A linear programming example for TURF analysis in python

Recently on LinkedIn I saw a very nice example of TURF (Total Unduplicated Reach & Frequency) analysis via Jarlath Quinn. I suggest folks go and watch the video, but for a simple example imagine you are an ice cream food truck, and you only have room in your truck to sell 5 different ice-creams at a time. Some people only like chocolate, others like vanilla and neapolitan, and then others like me like everything. So what are the 5 best flavors to choose to maximize the number of people that like at least one flavor?

You may think this is a bit far-fetched to my usual posts related to criminal justice, but it is very much related to the work I did on identifying optimal gang members to deliver the message in a Focused Deterrence initiative. (I’m wondering if also there is an application in Association Rules/Conjunctive analysis.) But most examples I see of this are in the marketing space, e.g. whether to open a new store, or to carry a new product in a store, or to spend money on ads to reach an audience, etc.

Here I have posted the python code and data used in the analysis, below I go through the steps in formulating different linear programs to tackle this problem. I ended up taking some example simulated data from the XLStat website. (If you have a real data example feel free to share!)

A bit of a side story – growing up in rural Pennsylvania, going out to restaurants was sort of a big event. I specifically remember when we would travel to Williamsport, we would often go to eat at a restaurant called Hoss’s and we would all just order the salad bar buffet. So I am going to pretend this restaurant survey is maximizing the reach for Hoss’s buffet options.

Frontmatter

Here I am using pulp to fit the linear programming, reading in the data, and I am making up names for the columns for different food items. I have a set of main course meals, sides, and desserts. You will see in a bit how I incorporate this info into the buffet plans.

############################################################
#FRONT MATTER 

import pandas as pd
import pulp
import os

os.chdir('D:\Dropbox\Dropbox\Documents\BLOG\TURF_Analysis\Analysis')

#This is simulated data from XLStat
surv_data = pd.read_excel('demoTURF.xls',sheet_name='Data',index_col=0)

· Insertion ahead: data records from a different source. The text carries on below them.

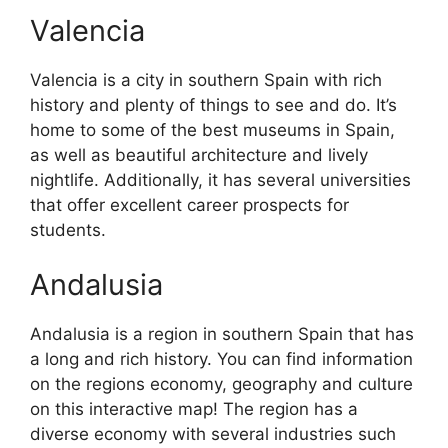
Valencia
Valencia is a city in southern Spain with rich
history and plenty of things to see and do. It’s
home to some of the best museums in Spain,
as well as beautiful architecture and lively
nightlife. Additionally, it has several universities
that offer excellent career prospects for
students.
Andalusia
Andalusia is a region in southern Spain that has
a long and rich history. You can find information
on the regions economy, geography and culture
on this interactive map! The region has a
diverse economy with several industries such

#Need 27 total of match up simulated data
main = ['Steak',
        'Pizza',
        'FriedChicken',
        'BBQChicken',
        'GrilledSalmon',
        'FriedHaddock',
        'LemonHaddock',
        'Roast',
        'Burger',
        'Wings']

sides = ['CeaserSalad',
         'IcebergSalad',
         'TomatoSoup',
         'OnionSoup',
         'Peas',
         'BrusselSprouts',
         'GreenBeans',
         'Corn',
         'DeviledEggs',
         'Pickles']

desserts = ['ChoclateIceCream',
            'VanillaIceCream',
            'ChocChipCookie',
            'OatmealCookie',
            'Brownie',
            'Blondie',
            'CherryPie']

#Renaming columns
surv_data.columns = main + sides + desserts

#Replacing the likert scale data with 0/1
surv_data.replace([1,2,3],0,inplace=True)
surv_data.replace([4,5],1,inplace=True)

#A customer weight example, here setting to 1 for all
surv_data['CustWeight'] = 1
cust_weight = surv_data['CustWeight']
############################################################

Maximizing Customers Reached

And now onto the good stuff, here is an example TURF model linear program. I end up picking the same 5 items that the XLStat program picked in their spreadsheet as well.

############################################################
#TRADITIONAL TURF ANALYSIS

k = 5 #pick 5 items
Cust_Index = surv_data.index
Prod_Index = main + sides + desserts

#Problem and Decision variables
P = pulp.LpProblem("TURF", pulp.LpMaximize)
Cust_Dec = pulp.LpVariable.dicts("Customers Reached", [i for i in Cust_Index], lowBound=0, upBound=1, cat=pulp.LpInteger)
Prod_Dec = pulp.LpVariable.dicts("Products Selected", [j for j in Prod_Index], lowBound=0, upBound=1, cat=pulp.LpInteger)

#Objective Function
P += pulp.lpSum( Cust_Dec[i] * cust_weight[i] for i in Cust_Index )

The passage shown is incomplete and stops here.